Introduction: The aversive motivational effects of ethanol significantly modulate the initiation and escalation of ethanol use, and can be measured using the conditioned taste aversion (CTA) preparation. CTA is defined by a reduction in the intake of a flavor, such as saccharine, after a pairing of the flavor with a known aversive agent, such as ethanol. Thus, the animal associates the aversive pharmacological consequences of the drug with the taste. Novelty exposure, operationalized by an open field (OF) exploration, can modulate aversive memories and responsiveness to aversive stimulation. Objective: the aim of this study was to asses if OF exposure modulates the expression of ethanol-induced CTA in rats. Methodology: Experiment 1 employed 30 male, adult Wistar, rats divided in three groups according to the dose of ethanol that they received (0.0, 0.75 and 1.25g/kg). Experiment 2 employed 42 male, adult Wistars, distributed in a 2 (Treatment: OF vs CONTROL) x 2 (Ethanol: 0.0 vs 1.25g/kg) factorial design. Results: The first experiment probed different doses of the unconditioned stimulus and found that a 1.25 g/kg, but not a 0.75 g/kg, ethanol dose induced a reliable conditioned taste aversion to saccharine. In Experiment 2, the experimental group explored an OF for 5 min, one hour before the pairing between saccharine and the pharmacological effects of ethanol, while the control group remained in their homecage.
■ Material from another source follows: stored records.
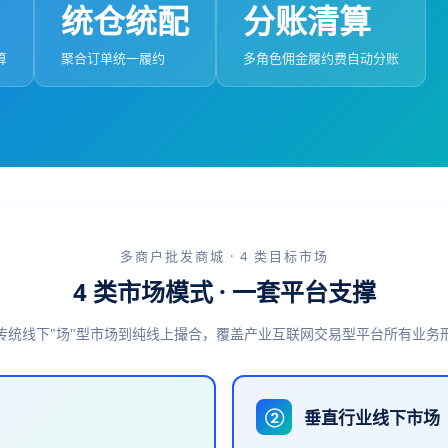
统仓统配
分账清算
算
聚合订单统一履约
多角色佣金履约费自动分账
多商户批发商城 · 4 类目标市场
4 类市场模式 · 一套平台支撑
传统线下"场"型市场到纯线上撮合，覆盖产业互联网交易型平台所有业务
垂直行业线下市场
②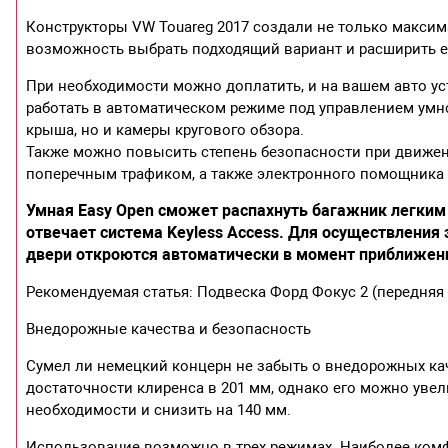
Конструкторы VW Touareg 2017 создали не только макси
возможность выбрать подходящий вариант и расширить 
При необходимости можно доплатить, и на вашем авто уст
работать в автоматическом режиме под управлением умн
крыша, но и камеры кругового обзора.
Также можно повысить степень безопасности при движени
поперечным трафиком, а также электронного помощника д
Умная Easy Open сможет распахнуть багажник легким 
отвечает система Keyless Access. Для осуществления
двери откроются автоматически в момент приближен
Рекомендуемая статья: Подвеска Форд Фокус 2 (передняя 
Внедорожные качества и безопасность
Сумел ли немецкий концерн не забыть о внедорожных кач
достаточности клиренса в 201 мм, однако его можно увел
необходимости и снизить на 140 мм.
Использование возможно в трех режимах. Наиболее комф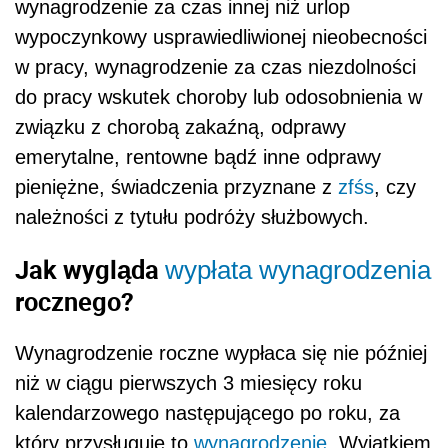
wynagrodzenie za czas innej niż urlop
wypoczynkowy usprawiedliwionej nieobecności
w pracy, wynagrodzenie za czas niezdolności
do pracy wskutek choroby lub odosobnienia w
związku z chorobą zakaźną, odprawy
emerytalne, rentowne bądź inne odprawy
pieniężne, świadczenia przyznane z
zfśs
, czy
należności z tytułu podróży służbowych.
Jak wygląda
wypłata wynagrodzenia
rocznego?
Wynagrodzenie roczne wypłaca się nie później
niż w ciągu pierwszych 3 miesięcy roku
kalendarzowego następującego po roku, za
który przysługuje to
wynagrodzenie
. Wyjątkiem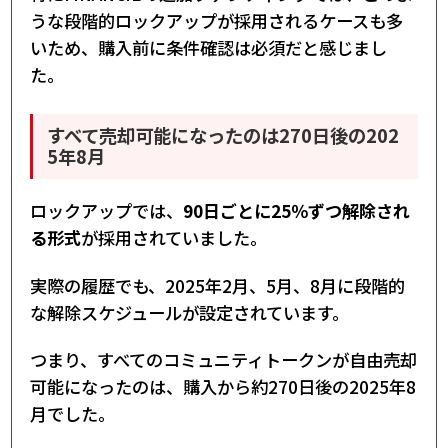
うな段階的ロックアップが採用されるケースも多
いため、購入前に条件確認は必須だと感じまし
た。
すべて売却可能になったのは270日後の202
5年8月
ロックアップでは、
90日ごとに25％ずつ解除され
る形式
が採用されていました。
実際の履歴でも、2025年2月、5月、8月に段階的
な解除スケジュールが設定されています。
つまり、すべてのコミュニティトークンが自由売却
可能になったのは、購入から約270日後の2025年8
月でした。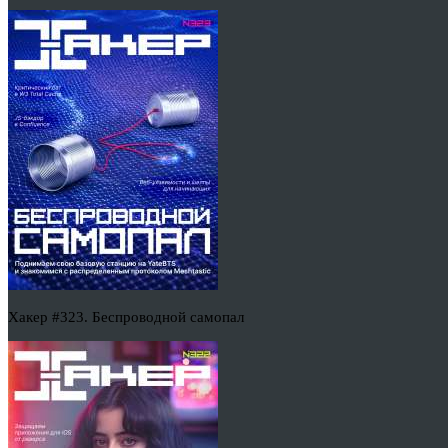
Хакер #323. Беспроводной самопал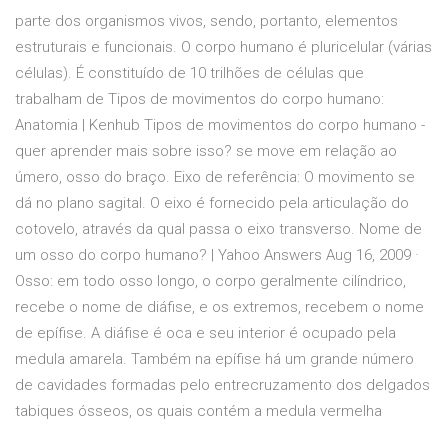
parte dos organismos vivos, sendo, portanto, elementos
estruturais e funcionais. O corpo humano é pluricelular (várias
células). É constituído de 10 trilhões de células que
trabalham de Tipos de movimentos do corpo humano:
Anatomia | Kenhub Tipos de movimentos do corpo humano -
quer aprender mais sobre isso? se move em relação ao
úmero, osso do braço. Eixo de referência: O movimento se
dá no plano sagital. O eixo é fornecido pela articulação do
cotovelo, através da qual passa o eixo transverso. Nome de
um osso do corpo humano? | Yahoo Answers Aug 16, 2009 ·
Osso: em todo osso longo, o corpo geralmente cilíndrico,
recebe o nome de diáfise, e os extremos, recebem o nome
de epífise. A diáfise é oca e seu interior é ocupado pela
medula amarela. Também na epífise há um grande número
de cavidades formadas pelo entrecruzamento dos delgados
tabiques ósseos, os quais contém a medula vermelha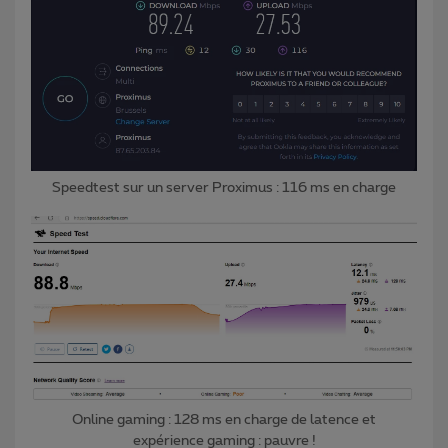
Speedtest sur un server Proximus : 116 ms en charge
Online gaming : 128 ms en charge de latence et
expérience gaming : pauvre !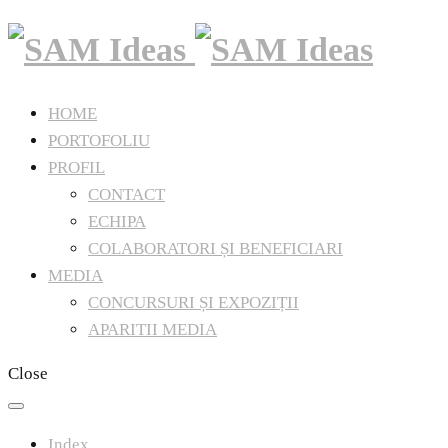
HOME
PORTOFOLIU
PROFIL
CONTACT
ECHIPA
COLABORATORI ȘI BENEFICIARI
MEDIA
CONCURSURI ȘI EXPOZIȚII
APARITII MEDIA
Close
Index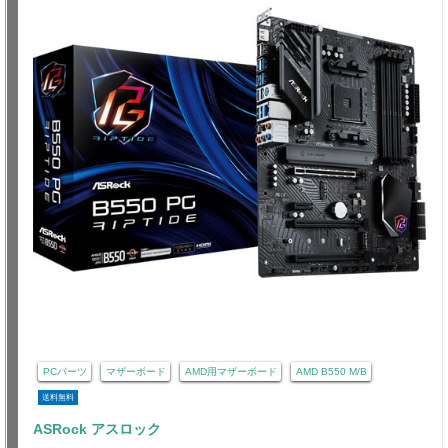
PCパーツ
マザーボード
AMD用マザーボード
AMD B550 M/B
送料無料
ASRock アスロック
The results indicated that novelty exacerbated the ethanol-induced conditioned taste aversion to saccharine. Conclussion: OF exposure significantly modulated the expression of ethanol-induced CTA. Exposure to the OF 60 min before the pairing of the taste (conditioned stimulus) and ethanol?s unconditional effects resulted in an enhancement of the ethanol-induced aversive learning. Discussion: this data suggest that exposure to novelty represents a simple, yet valuable behavioral treatment to augment the aversive effects of alcohol, which has important implications. Blunted responsivity to ethanol-induced CTA in adolescent, when compared to adult, rats is associated with heightened ethanol intake in two-bottle free choice tests. On the other hand, increased ethanol-induced CTA is associated with protection from alcohol use. Therefore, behavioral interventions that augment ethanol-induced aversion may have clinical applications.